Donor Name:Â Minnesota Department of Health (MDH)
State: Minnesota
County: All Counties
Type of Grant: Grant
Deadline: 09/12/2023
Size of the Grant: $50,000
Grant Duration: 1 year
Details:
To respond to the need for complete and accurate acute respiratory illness (ARI) outpatient data, the Minnesota Department of Health (MDH) is establishing Sentinel Surveillance for Outpatient Respiratory Disease (SSORD). The goal of SSORD is to conduct state-wide sentinel surveillance for outpatient COVID19, influenza, and other respiratory diseases to accurately describe ARI activity and circulating pathogens.
Participating healthcare systems and clinics will provide deidentified patient visit data and submit specimens for testing at the MDH Public Health Laboratory (PHL). MDH SSORD staff will aggregate and analyze data to describe respiratory disease activity and circulating pathogens. Aggregated data and summary reports will be shared with participating health systems and clinic providers. Results will be shared with local public health, affected communities, and the general public to provide situational awareness and inform prevention measures.
This grant will serve:
- Minnesota patients of ages and from all racial and ethnic communities, including American Indians, and LGBTQI patients, disabled patients, and veterans.
Grant outcomes will include:
- Health system and clinic data representing the community in which they are located and the people they serve. Data on age, race, ethnicity, sex, gender identity and potentially other demographic factors will be collected, analyzed, and used to inform our understanding of risk factors.
Funding Information
- Estimated Amount to Grant: $500,000
- Estimated Award Maximum:$50,000
- Estimated Award Minimum: $30,000
Project Period
September 2023 – September 2024.
Eligible Projects
- Activity 1: Submit data describing patient population served.
- Participating health care systems or single clinics enumerate and describe patient population served to provide a proxy denominator when calculating population-based rates of outpatient visits for ARI, COVID-19, influenza, and other respiratory diseases.
- Activity 2: Submit weekly visit data including a) line-list of visits for ARI and b) aggregate number of visits for any reason, by age group
- ARI visit information will help describe Minnesota respiratory disease activity, including geographic incidence and spread, common symptoms and diagnoses, and demographic risk factors.

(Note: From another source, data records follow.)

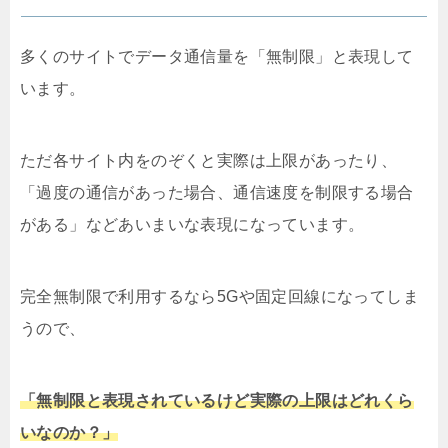
多くのサイトでデータ通信量を「無制限」と表現して
います。
ただ各サイト内をのぞくと実際は上限があったり、
「過度の通信があった場合、通信速度を制限する場合
がある」などあいまいな表現になっています。
完全無制限で利用するなら5Gや固定回線になってしま
うので、
「無制限と表現されているけど実際の上限はどれくら
いなのか？」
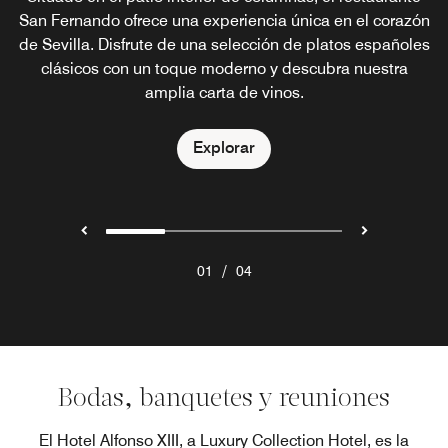
San Fernando ofrece una experiencia única en el corazón
menú de comida ligera, exquisitos refrigerios y refrescos.
cócteles exclusivos y clásicos en Ena Sevilla. Nuestro
de Sevilla. Disfrute de una selección de platos españoles
El restaurante de la piscina es exclusivo para los
restaurante con terraza al aire libre ofrece una
huéspedes del hotel. El bar de la piscina está abierto de
experiencia gastronómica social con excepcionales
clásicos con un toque moderno y descubra nuestra
vistas del centro de la ciudad.
amplia carta de vinos.
11h a 19h.
Explorar
Explorar
Explorar
/
01
04
Bodas, banquetes y reuniones
El Hotel Alfonso XIII, a Luxury Collection Hotel, es la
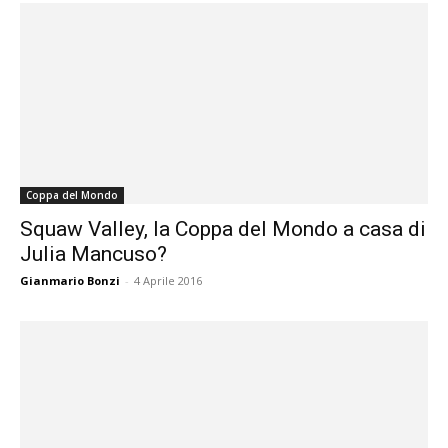
Coppa del Mondo
Squaw Valley, la Coppa del Mondo a casa di
Julia Mancuso?
Gianmario Bonzi
-
4 Aprile 2016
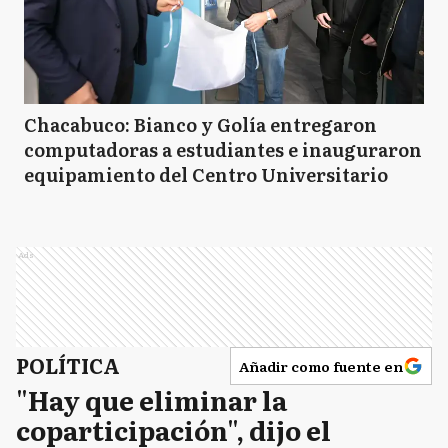
Chacabuco: Bianco y Golía entregaron
computadoras a estudiantes e inauguraron
equipamiento del Centro Universitario
Ads
POLÍTICA
Añadir como fuente en
"Hay que eliminar la
coparticipación", dijo el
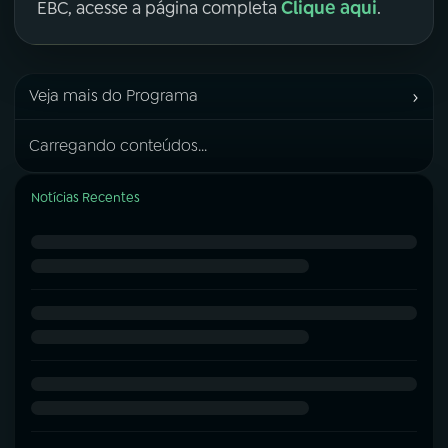
Clique aqui
EBC, acesse a página completa
.
›
Veja mais do Programa
Carregando conteúdos...
Notícias Recentes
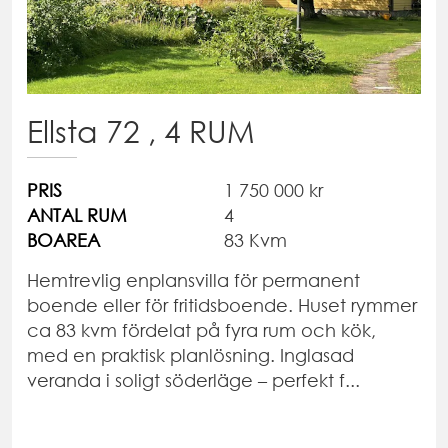
Ellsta 72 , 4 RUM
PRIS
1 750 000 kr
ANTAL RUM
4
BOAREA
83 Kvm
Hemtrevlig enplansvilla för permanent
boende eller för fritidsboende. Huset rymmer
ca 83 kvm fördelat på fyra rum och kök,
med en praktisk planlösning. Inglasad
veranda i soligt söderläge – perfekt f...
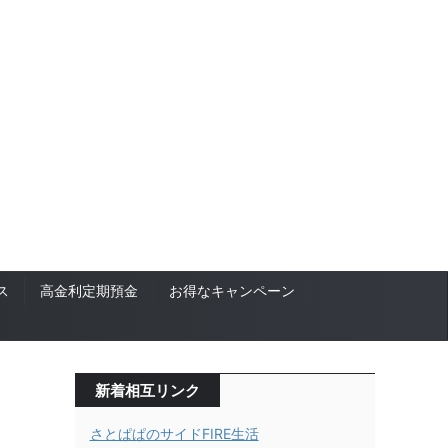
ス
高金利定期預金
お得なキャンペーン
新着相互リンク
さとぱぱのサイドFIRE生活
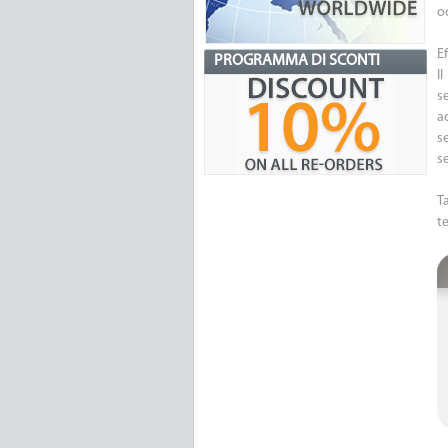
o
Ef
PROGRAMMA DI SCONTI
Il
s
a
s
se
T
t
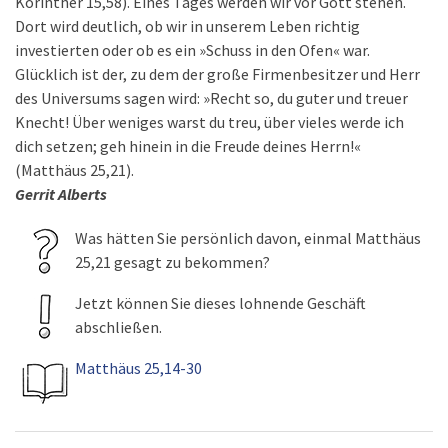
Korinther 15,58). Eines Tages werden wir vor Gott stehen.
Dort wird deutlich, ob wir in unserem Leben richtig
investierten oder ob es ein »Schuss in den Ofen« war.
Glücklich ist der, zu dem der große Firmenbesitzer und Herr
des Universums sagen wird: »Recht so, du guter und treuer
Knecht! Über weniges warst du treu, über vieles werde ich
dich setzen; geh hinein in die Freude deines Herrn!«
(Matthäus 25,21).
Gerrit Alberts
Was hätten Sie persönlich davon, einmal Matthäus
25,21 gesagt zu bekommen?
Jetzt können Sie dieses lohnende Geschäft
abschließen.
Matthäus 25,14-30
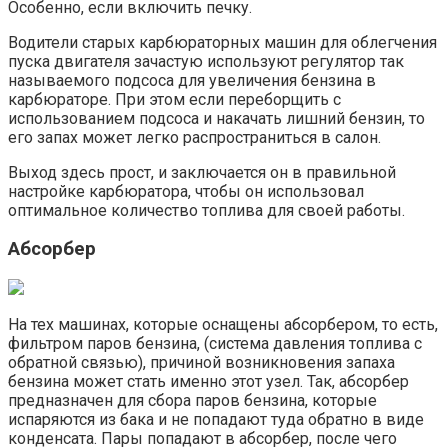
Особенно, если включить печку.
Водители старых карбюраторных машин для облегчения
пуска двигателя зачастую используют регулятор так
называемого подсоса для увеличения бензина в
карбюраторе. При этом если переборщить с
использованием подсоса и накачать лишний бензин, то
его запах может легко распространиться в салон.
Выход здесь прост, и заключается он в правильной
настройке карбюратора, чтобы он использовал
оптимальное количество топлива для своей работы.
Абсорбер
На тех машинах, которые оснащены абсорбером, то есть,
фильтром паров бензина, (система давления топлива с
обратной связью), причиной возникновения запаха
бензина может стать именно этот узел. Так, абсорбер
предназначен для сбора паров бензина, которые
испаряются из бака и не попадают туда обратно в виде
конденсата. Пары попадают в абсорбер, после чего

Aggregate data on visits for any reason will provide the context (i.e., a denominator) for describing ARI activity in the community.
- Activity 3: Submit ARI specimens for respiratory panel testing at MDH-PHL.
- Specimens collected from patients with ARI and sent to the MDH PHL for testing will provide information on the specific pathogens circulating in communities. The MDH PHL respiratory panel includes, testing for enterovirus, rhinovirus, adenovirus, bocavirus, seasonal coronaviruses, influenza (including subtypes), metapneumovirus, parainfluenza, chlamydia pneumoniae, legionella, and mycoplasma pneumoniae. The results will enhance knowledge of circulating pathogens for which there are not routine clinical tests.
Eligibility Criteria
MDH will consider applicants representing health systems that demonstrate the ability to reach a broad range of populations representing the demographics of Minnesotans. Health systems must fulfill the following criteria:
- Determine that data extraction and submission, as well as specimen collection and submission, is feasible for their health system.
- Demonstrate by developing a work plan, the capability of extracting requested data.
- Demonstrate willingness to provide requested data by including written tentative approval from data practices leadership.
- Can prioritize data analyst and clinic staff time for the project.
- Serve at least one out-patient clinic.
- Preference will be assigned to those health systems who serve underserved populations.